In which areas are the possibilities of AI in manufacturing currently overestimated? For example, when it comes to the reliability of systems. In our project as well, we’ve found that while the systems deliver results, they can certainly contain errors. Without domain knowledge, it’s possible to miss these errors. That is precisely what is critical. At the same time, we must not underestimate the capabilities of these systems. When they have sufficient data, they can analyze far more information than a human and identify correlations that we might not see. The next question, then, is: do we really need all this information? So, does a greater amount of data not automatically imply greater utility? Exactly. This can be clearly illustrated, for example, with simulation. Computing power continues to increase. Yet a simulation doesn’t necessarily take less time. On the contrary, we’re simulating with ever-greater detail and precision. The richness of the information increases, but this must also translate into an economic benefit. The same applies to measurements. The more precisely we measure, the more discrepancies we discover. This raises the question of whether these discrepancies actually constitute a problem. New information also leads to new decisions, and each of these decisions entails effort and costs. Can ever-increasing digitization even create new risks for production? Yes, because networking creates new dependencies. For example, a machine might be functioning perfectly from a technical standpoint and continue to produce good parts, but it may stop transmitting data due to a software error. If the entire production cell depends on it, production may still come to a halt. For complex systems, I see significant added value in digitization and automation. On the other hand, for simple systems, it’s worth asking whether the extra effort is really worth it. We shouldn’t overdo digitization.

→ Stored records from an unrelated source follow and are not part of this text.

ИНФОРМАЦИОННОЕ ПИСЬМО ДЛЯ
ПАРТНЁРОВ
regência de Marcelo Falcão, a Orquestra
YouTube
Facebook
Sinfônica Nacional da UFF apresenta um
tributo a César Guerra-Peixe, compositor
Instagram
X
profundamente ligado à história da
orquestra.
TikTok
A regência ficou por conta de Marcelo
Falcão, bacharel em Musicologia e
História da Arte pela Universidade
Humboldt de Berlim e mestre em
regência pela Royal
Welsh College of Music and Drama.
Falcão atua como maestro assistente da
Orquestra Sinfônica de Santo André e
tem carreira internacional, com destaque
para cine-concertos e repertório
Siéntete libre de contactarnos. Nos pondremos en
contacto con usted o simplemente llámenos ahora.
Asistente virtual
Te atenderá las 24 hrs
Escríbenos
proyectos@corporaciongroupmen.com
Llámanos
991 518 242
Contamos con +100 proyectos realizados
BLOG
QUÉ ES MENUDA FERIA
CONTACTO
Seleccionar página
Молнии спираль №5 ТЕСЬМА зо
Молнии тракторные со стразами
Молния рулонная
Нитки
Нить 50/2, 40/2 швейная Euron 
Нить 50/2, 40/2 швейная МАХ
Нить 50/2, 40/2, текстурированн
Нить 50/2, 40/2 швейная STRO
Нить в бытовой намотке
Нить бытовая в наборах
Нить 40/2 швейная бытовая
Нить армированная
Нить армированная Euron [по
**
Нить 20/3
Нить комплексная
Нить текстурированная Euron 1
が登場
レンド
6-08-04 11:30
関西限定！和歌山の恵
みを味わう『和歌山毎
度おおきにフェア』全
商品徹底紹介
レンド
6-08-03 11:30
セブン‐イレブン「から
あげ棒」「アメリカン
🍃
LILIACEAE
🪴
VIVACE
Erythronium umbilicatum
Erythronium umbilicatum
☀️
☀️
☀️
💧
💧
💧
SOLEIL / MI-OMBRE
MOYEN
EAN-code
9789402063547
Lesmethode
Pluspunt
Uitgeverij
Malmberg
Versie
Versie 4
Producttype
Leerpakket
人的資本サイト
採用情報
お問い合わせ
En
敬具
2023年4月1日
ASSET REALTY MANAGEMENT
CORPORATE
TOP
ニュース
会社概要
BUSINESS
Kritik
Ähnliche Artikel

Cost-benefit analysis and the Swiss industry in 2035
How, then, can companies decide where the effort is worth it? For new systems, I would take the relevant data and structures into account from the very beginning. That’s where changes can be made at a relatively low cost. For existing systems, the situation is different. We need to ask ourselves very seriously whether it’s worth carrying out a complete modernization just to have every conceivable piece of data. If a product and a process are functioning without issues, there’s no need to automatically invest large sums of money just to collect additional data. On the other hand, there are now production processes so complex that we can barely grasp the big picture without digitization. That’s why there’s no one-size-fits-all solution. In conclusion, looking ahead to Swiss industry in 2035: which skills will remain crucial? Traditional technical skills will remain important. In sectors such as the plastics industry, in particular, we need people capable of setting up machines and manufacturing tools. Without this expertise, no production will be able to function in the future. In my opinion, it is primarily the process landscape that will evolve. Thanks to new AI tools, specialists can automate a much larger portion of tasks themselves, implement their ideas more quickly, and demonstrate what a process might look like. Previously, this often required the involvement of specialized IT professionals. Professional implementation may still require some support. But the path from idea to a working solution will be significantly shorter. Is the “innovation factory,” then, also an attempt to replicate today a part of tomorrow’s production? These are precisely the kinds of questions we want to explore there. We manage production processes ourselves, which allows us to observe new technologies in a realistic environment. At the same time, of course, we don’t know today what production will actually look like in five or ten years. That is precisely why it’s important to have a dynamic environment in which students, researchers, and industry stakeholders can test new approaches.